Щеки коснулось толстое мохнатое тело крысы. Усатая морда обнюхивала его рот. Содрогнувшись от отвращения, Кунта отчаянно щелкнул зубами, и крыса убежала. В ярости Кунта тряхнул оковами, сковывающими его запястья и щиколотки. И тут же раздались сердитые вопли и ругань тех, кого он потревожил. Шок и боль еще более усилили его ярость. Кунта рванулся вверх и больно стукнулся головой о бревно – тем самым местом, куда его в лесу ударил тубоб. Задыхаясь и ворча, они с незнакомцем, находившимся рядом, дергали железные наручники, пока оба не рухнули без сил. Кунта почувствовал, что его тошнит. Он попытался сдержаться, но не смог. Из уголка рта просочилась кислая жидкость. Он лежал и хотел умереть.
Но потом Кунта сказал себе: чтобы сохранить силу и рассудок, нельзя терять контроль. Через какое-то время, почувствовав, что снова может двигаться, он очень медленно и осторожно ощупал скованное правое запястье и щиколотку левой рукой. Рука кровоточила. Он легонько потянул цепь – она оказалась соединена с левой щиколоткой и запястьем того, с кем он боролся. Слева от Кунты лежал другой человек, прикованный к нему за щиколотку. Он тихо стонал. Все они находились так близко друг к другу, что стоило кому-нибудь двинуться, и их плечи, руки и ноги соприкасались.
Вспомнив о бревне, о которое он ударился головой, Кунта приподнялся – ровно настолько, чтобы коснуться дерева, но не удариться. Места не хватало даже для того, чтобы сесть. Затылком он ощущал бревенчатую стену. «Я попал в ловушку, словно леопард», – подумал Кунта. Потом он вспомнил, как сидел в темноте в ююо во время посвящения в мужчины много дождей назад, и слезы подступили к глазам. Но Кунта сдержался. Он заставил себя думать о криках и рыданиях, которые раздавались вокруг. Наверное, в темноте еще много мужчин – кто-то рядом, кто-то подальше, кто-то позади, кто-то впереди, но все они в одном месте. Напрягшись, он расслышал другие крики, но они были приглушенными и шли снизу, из-под шершавой дощатой поверхности, на которой он лежал.
Прислушавшись внимательнее, он стал различать разные языки тех, кто его окружал. Фулани снова и снова кричал по-арабски: «Аллах в небесах, помоги мне!» Мужчина из племени серер хрипло выкрикивал имена своих родных. Но больше всех Кунта слышал мандинго: они переговаривались на сира канго, тайном языке мужчин, и сулили ужасные кары всем тубобам. Крики других Кунта понять не смог – слишком уж они перемежались рыданиями и стонами. Он не понял ни слов, ни языков, хотя и догадался, что некоторые люди вовсе не из Гамбии.

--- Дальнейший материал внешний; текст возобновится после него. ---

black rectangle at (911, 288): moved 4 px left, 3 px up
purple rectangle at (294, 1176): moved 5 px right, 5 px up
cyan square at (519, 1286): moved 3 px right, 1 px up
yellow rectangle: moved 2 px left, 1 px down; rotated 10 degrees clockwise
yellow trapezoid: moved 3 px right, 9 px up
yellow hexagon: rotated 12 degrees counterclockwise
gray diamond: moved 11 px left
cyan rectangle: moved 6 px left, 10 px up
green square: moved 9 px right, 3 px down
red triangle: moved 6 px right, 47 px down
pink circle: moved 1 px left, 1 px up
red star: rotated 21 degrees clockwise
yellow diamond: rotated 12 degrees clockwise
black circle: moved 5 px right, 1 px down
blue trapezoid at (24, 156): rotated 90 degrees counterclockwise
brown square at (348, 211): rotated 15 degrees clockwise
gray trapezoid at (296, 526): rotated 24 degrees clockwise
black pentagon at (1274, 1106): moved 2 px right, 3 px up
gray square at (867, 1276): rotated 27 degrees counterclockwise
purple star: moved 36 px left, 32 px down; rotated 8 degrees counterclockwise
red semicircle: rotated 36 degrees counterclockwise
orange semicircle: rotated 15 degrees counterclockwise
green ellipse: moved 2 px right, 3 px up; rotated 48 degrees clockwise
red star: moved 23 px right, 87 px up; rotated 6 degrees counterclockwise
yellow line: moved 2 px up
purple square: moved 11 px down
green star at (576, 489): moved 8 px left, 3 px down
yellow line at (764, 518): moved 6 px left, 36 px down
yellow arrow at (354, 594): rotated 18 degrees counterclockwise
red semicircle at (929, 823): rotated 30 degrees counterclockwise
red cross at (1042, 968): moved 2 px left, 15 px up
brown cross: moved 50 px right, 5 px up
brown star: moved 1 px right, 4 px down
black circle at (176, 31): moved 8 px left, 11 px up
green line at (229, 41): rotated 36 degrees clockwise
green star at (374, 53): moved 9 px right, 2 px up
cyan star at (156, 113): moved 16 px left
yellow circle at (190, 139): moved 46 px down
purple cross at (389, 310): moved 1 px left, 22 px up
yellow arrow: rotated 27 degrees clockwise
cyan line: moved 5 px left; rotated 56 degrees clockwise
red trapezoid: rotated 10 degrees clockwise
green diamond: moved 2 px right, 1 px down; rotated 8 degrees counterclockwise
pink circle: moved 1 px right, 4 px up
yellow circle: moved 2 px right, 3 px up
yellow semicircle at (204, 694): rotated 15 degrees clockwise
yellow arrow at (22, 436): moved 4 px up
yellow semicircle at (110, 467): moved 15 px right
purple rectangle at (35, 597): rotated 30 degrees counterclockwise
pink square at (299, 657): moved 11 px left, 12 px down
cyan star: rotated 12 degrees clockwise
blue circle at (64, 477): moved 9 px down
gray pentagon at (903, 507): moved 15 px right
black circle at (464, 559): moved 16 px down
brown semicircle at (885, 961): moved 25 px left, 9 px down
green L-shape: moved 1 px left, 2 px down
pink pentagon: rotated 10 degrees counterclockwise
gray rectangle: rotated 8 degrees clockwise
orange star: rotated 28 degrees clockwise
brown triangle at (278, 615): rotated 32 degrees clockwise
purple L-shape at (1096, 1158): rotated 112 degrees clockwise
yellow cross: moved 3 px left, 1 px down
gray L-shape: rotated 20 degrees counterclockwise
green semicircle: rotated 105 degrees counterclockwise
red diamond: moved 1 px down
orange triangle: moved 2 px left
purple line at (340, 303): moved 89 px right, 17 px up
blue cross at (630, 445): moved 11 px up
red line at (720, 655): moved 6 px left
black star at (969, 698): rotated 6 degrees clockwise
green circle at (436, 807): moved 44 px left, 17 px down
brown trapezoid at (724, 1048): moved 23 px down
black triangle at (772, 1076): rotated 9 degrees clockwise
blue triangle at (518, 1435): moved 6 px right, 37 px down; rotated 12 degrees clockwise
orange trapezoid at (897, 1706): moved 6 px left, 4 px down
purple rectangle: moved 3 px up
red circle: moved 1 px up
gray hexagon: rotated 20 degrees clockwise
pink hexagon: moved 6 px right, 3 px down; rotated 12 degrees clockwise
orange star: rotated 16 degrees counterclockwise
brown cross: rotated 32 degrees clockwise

Кунта лежал и слушал и постепенно начал понимать, что пытается заглушить желание опорожнить кишечник – прошло несколько дней с последнего испражнения. Он изо всех сил пытался сдержаться, но не смог, и кал вышел между его ягодиц. Преисполненный отвращения к себе, ощущая непереносимую вонь, Кунта заплакал. Желудок его снова скрутила судорога, и кислая жидкость обожгла рот. За какие грехи его так наказывают? Он молился Аллаху, но не получал ответа. Неужели только за то, что он не помолился утром, когда отправился за деревом для барабана? Хотя он не мог опуститься на колени и не знал, где восток, Кунта закрыл глаза и начал молить Аллаха о прощении.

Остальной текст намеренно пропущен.